Mieczysław Porębski
Tadeusz Kantor
Cette édition est dédiée à Tadeusz Kantor à l’occasion du centième anniversaire de sa naissance. Il s’agit de la conversation à bâtons rompus entre l’artiste et Mieczysław Porębski, historien et théoricien de l’art, enregistrée à la charnière des années 1989-1990. Les interlocuteurs, amis de longue date, se plongent dans leurs souvenirs et partagent leurs réflexions sur la peinture, le théâtre, la littérature, dans le contexte polonais et universel. Leurs propos sont agrémentés d’anecdotes, d’apartés et de critiques spontanées. Dans le contexte de la pensée esthétique contemporaine, la conjonction des aspects plastiques et dramatiques, dont il est souvent question ici, fait du théâtre de Kantor un exemple de l’art total.
Note : 1 / 5
Voila un livre d'un genre peu habituel pour ce blog, un entretien d'artiste que j'ai pu recevoir grâce à Babélio pour mon chéri qui s'intéresse beaucoup à l'art, c'est donc sa chronique à lui que vous pouvez lire ci-dessous :
Je me suis intéressé à ce livre car il m'a semblé être une bonne façon d'entrer dans le travail de Tadeusz Kantor que je ne connaissais pas. Autant le dire tout de suite, il n'a pas répondu à mes attentes car il ne constitue pas une entrée accessible vers la démarche de Kantor. En effet, il se distingue des entretiens d'artistes, plus classiques, en ce qu'il tente de retranscrire une véritable conversation. Tout le problème de cette conversation est justement son rythme, qui oscille entre "à bâtons rompus" et des successions de monologues.
Lorsque la conversation se déroule "à bâtons rompus" une forte confusion s'en dégage. Chacun des interlocuteurs entrecoupe le récit de l'autre et le dialogue est vraiment saccadé, au point qu'on perd souvent le fil et que les paroles de chacun deviennent indiscernables. À ceci s'ajoute le fait que Porębski a souvent tendance à détourner la conversation de son cours sans qu'elle n'ait atteint son plein développement. La saccade se trouve alors autant dans le rythme que dans le contenu de la discussion.

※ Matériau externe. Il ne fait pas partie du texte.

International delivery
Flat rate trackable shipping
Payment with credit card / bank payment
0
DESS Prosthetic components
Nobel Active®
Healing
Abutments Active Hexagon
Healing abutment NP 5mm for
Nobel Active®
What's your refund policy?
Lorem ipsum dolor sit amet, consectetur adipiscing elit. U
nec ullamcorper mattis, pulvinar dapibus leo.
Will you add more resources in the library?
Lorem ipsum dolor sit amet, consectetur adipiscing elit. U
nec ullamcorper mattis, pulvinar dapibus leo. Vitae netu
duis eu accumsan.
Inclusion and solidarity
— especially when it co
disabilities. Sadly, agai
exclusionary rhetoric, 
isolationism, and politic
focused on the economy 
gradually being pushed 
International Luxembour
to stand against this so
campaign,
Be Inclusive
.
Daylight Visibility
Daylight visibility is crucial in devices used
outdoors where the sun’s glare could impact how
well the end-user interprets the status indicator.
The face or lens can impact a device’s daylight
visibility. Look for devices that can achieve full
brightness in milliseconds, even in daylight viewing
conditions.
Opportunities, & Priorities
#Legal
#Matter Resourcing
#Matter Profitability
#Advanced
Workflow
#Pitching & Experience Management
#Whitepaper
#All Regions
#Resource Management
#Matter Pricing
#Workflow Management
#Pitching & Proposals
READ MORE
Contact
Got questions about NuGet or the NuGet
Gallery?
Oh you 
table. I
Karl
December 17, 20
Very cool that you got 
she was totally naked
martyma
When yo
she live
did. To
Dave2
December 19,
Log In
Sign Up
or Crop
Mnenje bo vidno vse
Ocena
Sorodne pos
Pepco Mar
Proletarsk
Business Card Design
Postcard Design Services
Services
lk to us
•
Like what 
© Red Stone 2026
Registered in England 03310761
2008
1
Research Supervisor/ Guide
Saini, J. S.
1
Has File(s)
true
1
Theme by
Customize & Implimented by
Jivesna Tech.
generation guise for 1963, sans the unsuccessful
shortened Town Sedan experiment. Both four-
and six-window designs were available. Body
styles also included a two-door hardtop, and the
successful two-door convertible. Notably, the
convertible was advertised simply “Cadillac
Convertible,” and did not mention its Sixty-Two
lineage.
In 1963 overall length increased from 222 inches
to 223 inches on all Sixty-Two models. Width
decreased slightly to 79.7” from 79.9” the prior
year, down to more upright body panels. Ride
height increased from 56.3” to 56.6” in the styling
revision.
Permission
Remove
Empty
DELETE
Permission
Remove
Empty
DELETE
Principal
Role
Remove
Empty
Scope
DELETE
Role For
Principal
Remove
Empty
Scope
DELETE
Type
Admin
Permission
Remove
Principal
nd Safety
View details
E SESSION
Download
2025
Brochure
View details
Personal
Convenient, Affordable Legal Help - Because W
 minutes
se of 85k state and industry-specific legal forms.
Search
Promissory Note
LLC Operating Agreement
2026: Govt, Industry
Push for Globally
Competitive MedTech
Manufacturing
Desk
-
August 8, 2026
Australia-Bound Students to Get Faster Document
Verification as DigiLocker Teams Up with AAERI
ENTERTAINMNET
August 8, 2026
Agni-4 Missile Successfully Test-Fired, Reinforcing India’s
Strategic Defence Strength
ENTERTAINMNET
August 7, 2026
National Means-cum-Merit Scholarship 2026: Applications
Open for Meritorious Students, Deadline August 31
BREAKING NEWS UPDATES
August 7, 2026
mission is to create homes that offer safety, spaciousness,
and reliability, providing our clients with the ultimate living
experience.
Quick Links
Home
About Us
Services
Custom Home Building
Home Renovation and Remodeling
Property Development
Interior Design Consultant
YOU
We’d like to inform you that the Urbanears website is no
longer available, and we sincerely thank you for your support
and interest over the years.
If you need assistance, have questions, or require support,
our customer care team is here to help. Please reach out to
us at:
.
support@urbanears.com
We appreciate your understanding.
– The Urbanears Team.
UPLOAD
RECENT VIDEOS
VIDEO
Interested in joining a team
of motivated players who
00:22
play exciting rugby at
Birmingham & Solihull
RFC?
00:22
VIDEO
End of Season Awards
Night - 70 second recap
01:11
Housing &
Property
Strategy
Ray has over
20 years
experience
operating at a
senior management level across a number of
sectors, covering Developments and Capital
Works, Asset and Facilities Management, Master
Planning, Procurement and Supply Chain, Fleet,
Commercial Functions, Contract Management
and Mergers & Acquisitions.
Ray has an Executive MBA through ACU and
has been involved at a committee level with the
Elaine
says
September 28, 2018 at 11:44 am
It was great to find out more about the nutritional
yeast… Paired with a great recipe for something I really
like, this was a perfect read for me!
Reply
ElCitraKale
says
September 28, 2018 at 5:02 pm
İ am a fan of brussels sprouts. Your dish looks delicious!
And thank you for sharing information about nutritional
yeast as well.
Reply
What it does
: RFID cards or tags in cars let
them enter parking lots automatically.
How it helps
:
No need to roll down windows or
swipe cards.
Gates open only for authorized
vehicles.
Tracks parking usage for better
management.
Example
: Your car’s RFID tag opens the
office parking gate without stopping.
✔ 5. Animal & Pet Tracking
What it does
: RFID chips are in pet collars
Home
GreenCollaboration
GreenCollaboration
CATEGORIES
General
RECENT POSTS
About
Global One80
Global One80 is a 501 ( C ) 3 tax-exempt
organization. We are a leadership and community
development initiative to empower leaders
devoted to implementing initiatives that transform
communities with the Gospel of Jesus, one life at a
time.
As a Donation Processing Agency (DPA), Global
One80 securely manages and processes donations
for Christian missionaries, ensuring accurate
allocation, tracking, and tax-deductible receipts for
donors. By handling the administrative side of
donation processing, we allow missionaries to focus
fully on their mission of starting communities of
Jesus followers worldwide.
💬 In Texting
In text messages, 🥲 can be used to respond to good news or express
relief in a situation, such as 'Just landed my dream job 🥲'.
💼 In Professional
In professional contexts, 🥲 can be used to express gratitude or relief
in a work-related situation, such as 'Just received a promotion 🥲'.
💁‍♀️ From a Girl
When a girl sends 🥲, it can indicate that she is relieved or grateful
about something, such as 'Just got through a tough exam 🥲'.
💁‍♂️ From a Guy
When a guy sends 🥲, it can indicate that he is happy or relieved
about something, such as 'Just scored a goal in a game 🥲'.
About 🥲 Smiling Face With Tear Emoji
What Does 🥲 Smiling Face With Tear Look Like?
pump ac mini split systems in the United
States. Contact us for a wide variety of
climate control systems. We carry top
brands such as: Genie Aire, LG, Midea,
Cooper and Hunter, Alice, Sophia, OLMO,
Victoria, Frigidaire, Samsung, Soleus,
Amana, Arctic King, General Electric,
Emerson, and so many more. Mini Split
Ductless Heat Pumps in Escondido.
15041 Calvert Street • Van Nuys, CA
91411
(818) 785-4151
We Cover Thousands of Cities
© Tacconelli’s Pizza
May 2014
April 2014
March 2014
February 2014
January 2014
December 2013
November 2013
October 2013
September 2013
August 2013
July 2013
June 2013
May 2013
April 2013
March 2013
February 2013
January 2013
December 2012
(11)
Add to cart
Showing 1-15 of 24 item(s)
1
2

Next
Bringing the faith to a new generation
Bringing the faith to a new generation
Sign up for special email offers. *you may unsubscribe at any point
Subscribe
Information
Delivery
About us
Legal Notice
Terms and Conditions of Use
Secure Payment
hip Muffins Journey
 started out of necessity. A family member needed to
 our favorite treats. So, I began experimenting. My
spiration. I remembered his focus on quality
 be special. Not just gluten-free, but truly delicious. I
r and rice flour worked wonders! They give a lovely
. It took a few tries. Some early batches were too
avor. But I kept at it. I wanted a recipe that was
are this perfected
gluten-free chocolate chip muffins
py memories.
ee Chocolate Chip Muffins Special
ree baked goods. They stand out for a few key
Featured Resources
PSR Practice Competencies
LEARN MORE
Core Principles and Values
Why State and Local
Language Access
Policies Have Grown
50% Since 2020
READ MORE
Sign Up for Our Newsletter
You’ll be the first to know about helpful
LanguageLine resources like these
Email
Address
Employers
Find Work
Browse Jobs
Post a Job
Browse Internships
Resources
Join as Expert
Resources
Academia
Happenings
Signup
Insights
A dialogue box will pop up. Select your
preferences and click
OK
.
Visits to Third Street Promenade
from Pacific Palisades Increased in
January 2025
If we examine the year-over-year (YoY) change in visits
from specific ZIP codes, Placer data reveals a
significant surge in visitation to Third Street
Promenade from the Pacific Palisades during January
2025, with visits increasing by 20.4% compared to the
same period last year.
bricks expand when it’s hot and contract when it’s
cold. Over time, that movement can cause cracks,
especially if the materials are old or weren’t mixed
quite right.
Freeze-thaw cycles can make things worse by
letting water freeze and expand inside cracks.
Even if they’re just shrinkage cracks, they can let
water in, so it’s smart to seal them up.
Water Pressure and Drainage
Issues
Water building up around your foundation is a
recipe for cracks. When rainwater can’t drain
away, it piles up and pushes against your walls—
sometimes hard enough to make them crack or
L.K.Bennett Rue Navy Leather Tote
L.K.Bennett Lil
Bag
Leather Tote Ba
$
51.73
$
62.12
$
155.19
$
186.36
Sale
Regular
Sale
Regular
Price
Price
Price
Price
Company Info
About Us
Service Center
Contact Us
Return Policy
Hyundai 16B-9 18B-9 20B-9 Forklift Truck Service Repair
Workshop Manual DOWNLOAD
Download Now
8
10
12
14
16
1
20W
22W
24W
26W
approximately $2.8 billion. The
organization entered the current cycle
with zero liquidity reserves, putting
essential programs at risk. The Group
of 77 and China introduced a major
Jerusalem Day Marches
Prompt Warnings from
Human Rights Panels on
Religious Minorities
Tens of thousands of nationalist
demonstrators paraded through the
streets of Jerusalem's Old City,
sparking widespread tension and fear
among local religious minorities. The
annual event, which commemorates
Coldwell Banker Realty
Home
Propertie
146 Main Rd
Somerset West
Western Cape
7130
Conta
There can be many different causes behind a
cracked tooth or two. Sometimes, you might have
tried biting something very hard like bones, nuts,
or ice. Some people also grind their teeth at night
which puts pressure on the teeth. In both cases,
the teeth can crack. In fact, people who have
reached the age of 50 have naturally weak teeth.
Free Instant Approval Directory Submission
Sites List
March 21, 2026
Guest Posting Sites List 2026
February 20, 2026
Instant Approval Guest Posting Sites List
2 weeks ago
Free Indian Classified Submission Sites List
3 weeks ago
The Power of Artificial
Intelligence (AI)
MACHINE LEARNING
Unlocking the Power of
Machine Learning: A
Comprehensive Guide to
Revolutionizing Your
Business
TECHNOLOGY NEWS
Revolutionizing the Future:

Pour ce qui est des monologues, ils démontrent le défaut le plus important de ce livre, à savoir la distribution du temps de parole. Le problème est que Kantor n'est pas assez présent dans la conversation. La plupart du temps, il ne sert qu'à donner la réplique. À l'inverse, Porebski accumule les monologues. Cette disparité fait que, tout le long du livre, ce ne sont pas les thèses de Kantor mais de Porebski qui sont présentées. Ceci se retrouve également dans les ajouts que fait Porebski, le plus souvent des considérations, questionnements ou développements personnels, qui n'ont pas vraiment d'utilité réelle pour le déroulement de la conversation. Pourtant, ils sont bien présents et s'ajoutent à la tendance au monologue. Ainsi, si l'ouvrage est censé être une conversation, Porebski a constamment l'ascendant et l'œuvre de Kantor n'est pas présentée par Kantor lui-même. Alors qu'à la lecture d'un entretien d'artiste l'attente principale est une présentation de son travail par l'artiste lui-même, ici, la voix de l'artiste est complètement étouffée.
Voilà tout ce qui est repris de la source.